Mick is renowned for his multiple high-profile relationships. He has been
married twice.

In 1970 he began a relationship with Bianca De Macias, whom he married on 12 May
1971 in a Roman Catholic ceremony in Saint-Tropez, France. Bianca filed for
divorce in 1978 and they were officially divorced in 1979 on the grounds of his
adultery.Bianca later said "My marriage ended on my wedding day".
In 1978 he began seeing model Jerry Hall, while still married to Bianca. After a
lengthy cohabitation and several children together, the couple married on 21
November 1990 in a Hindu beach ceremony in Indonesia. Mick later contested the
validity of the ceremony, and the marriage was annulled in 1999. This was
subsequent to Jagger's affair with and the pregnancy of model Luciana Gimenez.
Mick has also been romantically linked to other women: Chrissie Shrimpton,
Marianne Faithfull, Anita Pallenberg, Marsha Hunt, Pamela Des Barres, Uschi
Obermaier, Bebe Buell, Carly Simon, Mackenzie Phillips, Janice Dickinson, Carla
Bruni and Sophie Dahl, among others. He is currently in a relationship with
fashion designer L'Wren Scott.
Mick has seven children by four women.
In 2008 it was revealed that members of the Hells Angels had plotted to murder
Mick in 1975. They were angered by Jagger's public blaming of the Hell's Angels,
who had been hired to provide "security" at the infamous Altamont Free Concert
in December 1969, for much of the crowd violence at the event. The plot was
cancelled after the boat they were to use to access his Long Island home
capsized in a storm.
Mick is an avid cricket fan. He founded Jagged Internetworks so he could get
coverage of English Cricket. Mick Jagger also introduced Paul Getty to cricket.
His personal fortune is an estimated £225m.
On 12 December 2003, Mick was knighted for Services to Music, as Sir Michael
Mick by The Prince of Wales. Mick Jagger's knighthood received mixed reactions.
Some fans were disappointed when he accepted the honor as it seemed to
contradict his anti-establishment stance.

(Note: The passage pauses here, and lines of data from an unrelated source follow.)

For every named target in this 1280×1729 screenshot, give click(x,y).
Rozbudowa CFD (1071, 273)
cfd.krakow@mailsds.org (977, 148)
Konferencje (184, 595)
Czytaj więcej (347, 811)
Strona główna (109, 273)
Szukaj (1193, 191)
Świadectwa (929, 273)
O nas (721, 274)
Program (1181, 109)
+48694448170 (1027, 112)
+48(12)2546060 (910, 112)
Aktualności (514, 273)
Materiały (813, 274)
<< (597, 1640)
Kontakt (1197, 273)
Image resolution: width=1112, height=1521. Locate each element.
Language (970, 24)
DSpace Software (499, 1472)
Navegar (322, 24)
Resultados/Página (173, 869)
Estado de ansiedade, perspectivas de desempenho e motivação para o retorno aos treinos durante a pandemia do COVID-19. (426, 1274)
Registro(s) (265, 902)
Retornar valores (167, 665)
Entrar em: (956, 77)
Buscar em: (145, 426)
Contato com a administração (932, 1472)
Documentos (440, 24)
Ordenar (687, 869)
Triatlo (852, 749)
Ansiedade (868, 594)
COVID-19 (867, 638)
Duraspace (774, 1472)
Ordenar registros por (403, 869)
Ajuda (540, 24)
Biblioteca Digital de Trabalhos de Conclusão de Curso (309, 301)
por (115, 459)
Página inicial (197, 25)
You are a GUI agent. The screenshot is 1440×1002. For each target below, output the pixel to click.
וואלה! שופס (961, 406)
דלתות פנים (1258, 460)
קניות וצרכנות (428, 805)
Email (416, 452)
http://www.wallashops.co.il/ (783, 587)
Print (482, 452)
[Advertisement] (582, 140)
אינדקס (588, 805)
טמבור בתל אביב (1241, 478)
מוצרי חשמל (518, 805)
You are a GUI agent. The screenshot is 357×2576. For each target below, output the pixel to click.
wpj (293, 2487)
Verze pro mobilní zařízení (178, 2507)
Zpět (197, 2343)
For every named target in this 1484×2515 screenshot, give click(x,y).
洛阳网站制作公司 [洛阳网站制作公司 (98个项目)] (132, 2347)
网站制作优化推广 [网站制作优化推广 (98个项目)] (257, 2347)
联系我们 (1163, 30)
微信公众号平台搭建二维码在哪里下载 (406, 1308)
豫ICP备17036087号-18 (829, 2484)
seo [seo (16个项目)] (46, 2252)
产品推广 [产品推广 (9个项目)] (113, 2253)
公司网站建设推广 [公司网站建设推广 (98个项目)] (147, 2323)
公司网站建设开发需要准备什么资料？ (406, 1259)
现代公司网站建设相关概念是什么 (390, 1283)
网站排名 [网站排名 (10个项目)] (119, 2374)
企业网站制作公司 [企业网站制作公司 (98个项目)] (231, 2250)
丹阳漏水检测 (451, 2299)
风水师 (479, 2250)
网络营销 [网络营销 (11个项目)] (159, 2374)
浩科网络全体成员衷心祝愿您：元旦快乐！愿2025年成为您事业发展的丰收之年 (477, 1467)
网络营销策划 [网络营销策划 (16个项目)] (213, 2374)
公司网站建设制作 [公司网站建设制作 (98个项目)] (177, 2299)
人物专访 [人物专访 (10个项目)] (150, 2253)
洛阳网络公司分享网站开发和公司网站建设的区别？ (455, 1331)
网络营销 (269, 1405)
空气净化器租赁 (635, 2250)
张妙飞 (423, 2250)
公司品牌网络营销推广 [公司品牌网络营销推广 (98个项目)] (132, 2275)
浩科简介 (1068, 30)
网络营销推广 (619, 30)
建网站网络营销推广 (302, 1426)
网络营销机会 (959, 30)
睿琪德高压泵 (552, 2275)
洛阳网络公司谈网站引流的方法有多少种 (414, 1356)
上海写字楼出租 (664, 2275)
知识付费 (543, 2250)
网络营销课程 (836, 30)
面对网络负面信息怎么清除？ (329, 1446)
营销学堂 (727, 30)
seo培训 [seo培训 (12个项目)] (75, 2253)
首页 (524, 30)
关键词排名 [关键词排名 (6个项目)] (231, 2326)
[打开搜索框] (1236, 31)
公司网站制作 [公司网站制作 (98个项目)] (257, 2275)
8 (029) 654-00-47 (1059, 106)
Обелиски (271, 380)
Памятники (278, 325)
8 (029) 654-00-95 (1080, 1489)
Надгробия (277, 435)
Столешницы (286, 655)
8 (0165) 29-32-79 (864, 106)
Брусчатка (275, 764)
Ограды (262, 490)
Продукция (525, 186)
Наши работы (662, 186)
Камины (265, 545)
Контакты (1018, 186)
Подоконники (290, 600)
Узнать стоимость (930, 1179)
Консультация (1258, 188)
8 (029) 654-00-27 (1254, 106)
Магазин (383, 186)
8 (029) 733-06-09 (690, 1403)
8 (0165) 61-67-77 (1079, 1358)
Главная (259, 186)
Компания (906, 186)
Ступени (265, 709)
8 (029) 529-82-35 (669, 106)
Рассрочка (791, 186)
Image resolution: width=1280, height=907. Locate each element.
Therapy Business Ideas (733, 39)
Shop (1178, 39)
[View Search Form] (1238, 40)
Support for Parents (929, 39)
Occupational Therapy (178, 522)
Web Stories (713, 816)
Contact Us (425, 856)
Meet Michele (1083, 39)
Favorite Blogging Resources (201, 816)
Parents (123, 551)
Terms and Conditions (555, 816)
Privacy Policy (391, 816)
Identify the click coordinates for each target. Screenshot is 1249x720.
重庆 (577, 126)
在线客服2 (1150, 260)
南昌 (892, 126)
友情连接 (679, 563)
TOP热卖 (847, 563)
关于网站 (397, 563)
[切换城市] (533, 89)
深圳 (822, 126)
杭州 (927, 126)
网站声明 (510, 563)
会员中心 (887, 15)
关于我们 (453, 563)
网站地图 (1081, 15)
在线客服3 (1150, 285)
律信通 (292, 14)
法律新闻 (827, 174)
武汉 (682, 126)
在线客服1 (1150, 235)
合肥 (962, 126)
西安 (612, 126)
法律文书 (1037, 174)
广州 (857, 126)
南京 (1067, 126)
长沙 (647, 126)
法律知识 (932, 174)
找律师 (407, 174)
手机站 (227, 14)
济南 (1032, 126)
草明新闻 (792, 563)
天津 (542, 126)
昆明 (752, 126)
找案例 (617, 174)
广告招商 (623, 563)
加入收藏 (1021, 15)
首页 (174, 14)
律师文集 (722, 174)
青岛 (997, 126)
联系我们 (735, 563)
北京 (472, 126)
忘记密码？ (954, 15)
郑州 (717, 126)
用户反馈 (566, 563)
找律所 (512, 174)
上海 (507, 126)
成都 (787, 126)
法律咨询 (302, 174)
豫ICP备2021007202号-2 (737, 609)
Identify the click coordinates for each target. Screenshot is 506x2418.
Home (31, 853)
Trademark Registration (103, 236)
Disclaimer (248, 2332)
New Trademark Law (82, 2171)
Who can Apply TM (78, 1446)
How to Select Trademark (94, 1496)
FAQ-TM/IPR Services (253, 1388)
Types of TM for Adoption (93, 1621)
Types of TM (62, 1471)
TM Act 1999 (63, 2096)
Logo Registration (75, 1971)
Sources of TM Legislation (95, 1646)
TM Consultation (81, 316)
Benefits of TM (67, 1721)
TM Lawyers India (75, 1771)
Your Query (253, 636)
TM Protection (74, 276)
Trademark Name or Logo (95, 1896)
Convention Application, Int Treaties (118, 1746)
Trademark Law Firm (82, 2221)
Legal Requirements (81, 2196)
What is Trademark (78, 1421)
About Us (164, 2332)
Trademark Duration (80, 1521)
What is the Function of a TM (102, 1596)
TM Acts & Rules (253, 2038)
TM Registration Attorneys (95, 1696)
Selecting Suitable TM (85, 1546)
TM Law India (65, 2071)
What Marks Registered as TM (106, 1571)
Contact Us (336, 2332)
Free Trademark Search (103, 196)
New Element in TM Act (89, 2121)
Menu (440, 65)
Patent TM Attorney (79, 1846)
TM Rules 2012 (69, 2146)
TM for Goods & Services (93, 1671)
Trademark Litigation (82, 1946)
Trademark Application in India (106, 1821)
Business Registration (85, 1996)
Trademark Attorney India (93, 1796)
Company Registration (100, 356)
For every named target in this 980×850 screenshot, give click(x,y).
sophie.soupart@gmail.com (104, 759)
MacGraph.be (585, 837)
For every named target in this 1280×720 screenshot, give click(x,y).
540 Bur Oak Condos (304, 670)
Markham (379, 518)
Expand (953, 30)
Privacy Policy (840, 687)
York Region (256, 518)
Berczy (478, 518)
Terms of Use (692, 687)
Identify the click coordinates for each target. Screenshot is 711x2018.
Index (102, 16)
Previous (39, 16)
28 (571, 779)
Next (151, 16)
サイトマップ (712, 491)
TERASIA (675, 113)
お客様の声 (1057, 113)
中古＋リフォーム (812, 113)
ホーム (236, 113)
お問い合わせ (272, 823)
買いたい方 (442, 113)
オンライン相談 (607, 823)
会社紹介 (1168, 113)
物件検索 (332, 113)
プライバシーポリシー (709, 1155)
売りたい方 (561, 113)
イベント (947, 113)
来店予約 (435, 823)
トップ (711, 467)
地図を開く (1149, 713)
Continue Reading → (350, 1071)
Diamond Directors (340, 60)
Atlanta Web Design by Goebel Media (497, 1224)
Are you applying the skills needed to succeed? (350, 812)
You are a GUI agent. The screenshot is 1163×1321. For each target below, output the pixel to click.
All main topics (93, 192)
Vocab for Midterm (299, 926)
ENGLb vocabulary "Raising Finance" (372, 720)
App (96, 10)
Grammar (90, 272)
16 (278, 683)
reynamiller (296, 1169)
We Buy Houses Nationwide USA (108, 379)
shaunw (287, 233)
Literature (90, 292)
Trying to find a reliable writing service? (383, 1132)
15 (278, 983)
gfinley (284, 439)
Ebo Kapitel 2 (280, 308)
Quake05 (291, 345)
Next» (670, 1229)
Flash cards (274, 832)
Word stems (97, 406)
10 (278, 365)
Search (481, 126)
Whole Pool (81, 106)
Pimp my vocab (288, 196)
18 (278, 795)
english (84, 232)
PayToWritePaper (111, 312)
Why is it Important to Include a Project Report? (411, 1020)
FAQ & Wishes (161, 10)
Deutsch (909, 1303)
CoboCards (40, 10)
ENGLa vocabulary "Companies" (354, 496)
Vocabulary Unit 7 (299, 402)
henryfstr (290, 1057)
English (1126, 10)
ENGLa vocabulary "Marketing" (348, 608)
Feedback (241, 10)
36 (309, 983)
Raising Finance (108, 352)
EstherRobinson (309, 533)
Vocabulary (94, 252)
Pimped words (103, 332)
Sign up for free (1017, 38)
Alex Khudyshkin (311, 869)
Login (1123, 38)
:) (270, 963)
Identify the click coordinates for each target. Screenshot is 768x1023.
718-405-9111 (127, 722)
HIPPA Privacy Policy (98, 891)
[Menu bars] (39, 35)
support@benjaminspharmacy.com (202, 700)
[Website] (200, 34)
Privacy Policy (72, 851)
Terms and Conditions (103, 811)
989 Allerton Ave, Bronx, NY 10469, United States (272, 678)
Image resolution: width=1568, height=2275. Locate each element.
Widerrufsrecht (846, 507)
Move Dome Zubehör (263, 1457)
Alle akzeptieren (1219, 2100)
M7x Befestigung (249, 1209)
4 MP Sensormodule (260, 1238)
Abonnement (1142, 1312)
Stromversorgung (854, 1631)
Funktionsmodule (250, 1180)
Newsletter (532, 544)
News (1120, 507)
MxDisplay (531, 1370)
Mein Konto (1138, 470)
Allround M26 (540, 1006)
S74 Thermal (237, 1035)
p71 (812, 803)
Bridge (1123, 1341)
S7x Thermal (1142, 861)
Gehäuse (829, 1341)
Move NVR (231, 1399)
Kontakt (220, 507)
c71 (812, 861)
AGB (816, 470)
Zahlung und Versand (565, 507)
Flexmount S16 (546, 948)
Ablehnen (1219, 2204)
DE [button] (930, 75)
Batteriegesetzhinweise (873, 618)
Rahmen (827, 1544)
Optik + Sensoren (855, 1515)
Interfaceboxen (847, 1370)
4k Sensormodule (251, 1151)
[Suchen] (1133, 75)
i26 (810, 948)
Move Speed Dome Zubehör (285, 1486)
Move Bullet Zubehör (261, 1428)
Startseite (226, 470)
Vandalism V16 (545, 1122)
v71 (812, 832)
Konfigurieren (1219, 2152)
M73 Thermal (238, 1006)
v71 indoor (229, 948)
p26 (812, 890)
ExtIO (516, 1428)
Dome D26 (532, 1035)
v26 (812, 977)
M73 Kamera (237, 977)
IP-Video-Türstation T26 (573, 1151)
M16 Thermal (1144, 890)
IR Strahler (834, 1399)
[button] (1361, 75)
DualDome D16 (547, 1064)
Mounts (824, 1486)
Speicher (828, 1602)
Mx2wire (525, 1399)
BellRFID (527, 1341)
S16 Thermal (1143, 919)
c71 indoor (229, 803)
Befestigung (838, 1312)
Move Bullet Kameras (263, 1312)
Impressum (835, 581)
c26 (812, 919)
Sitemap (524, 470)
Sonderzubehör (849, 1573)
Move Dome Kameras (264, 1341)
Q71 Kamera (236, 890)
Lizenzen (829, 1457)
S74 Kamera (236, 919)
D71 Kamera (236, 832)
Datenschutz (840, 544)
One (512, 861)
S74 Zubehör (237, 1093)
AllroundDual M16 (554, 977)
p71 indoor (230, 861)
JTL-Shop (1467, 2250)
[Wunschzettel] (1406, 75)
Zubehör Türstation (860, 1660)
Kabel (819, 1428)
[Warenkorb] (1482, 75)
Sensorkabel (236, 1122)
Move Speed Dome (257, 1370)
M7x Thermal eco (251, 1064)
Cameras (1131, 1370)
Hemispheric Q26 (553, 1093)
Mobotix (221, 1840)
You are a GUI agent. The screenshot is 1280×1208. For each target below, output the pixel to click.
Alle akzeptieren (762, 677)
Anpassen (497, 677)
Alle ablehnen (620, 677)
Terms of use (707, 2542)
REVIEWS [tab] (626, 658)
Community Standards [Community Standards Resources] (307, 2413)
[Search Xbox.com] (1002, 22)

As United Press International noted, the honor is odd, for unlike other knighted
rock musicians, he has no "known record of charitable work or public services."
Mick was absent from the Queen's Golden Jubilee pop concert at Buckingham Palace
that marked her 50 years on the throne.
Charlie Watts, engaging in a bit of hyperbole in According to the Rolling
Stones, said, "Anybody else would be lynched: 18 wives and 20 children and he's
knighted, fantastic!" The ceremony took place in December 2003. Jagger’s father
and daughters Karis and Elizabeth were in attendance.
Jagger's knighthood also caused some friction between him and band mate Keith
Richards, who was irritated when Mick accepted the "fucking paltry honor".
Richards said that he did not want to take the stage with someone wearing a
"coronet and sporting the old ermine. It's not what the Stones is about, is it?"
Mick Jagger retorted:
“ I think he would probably like to get the same honor himself. It's like being given an ice cream—one gets one and they all want one. It's nothing new. Keith likes to make a fuss.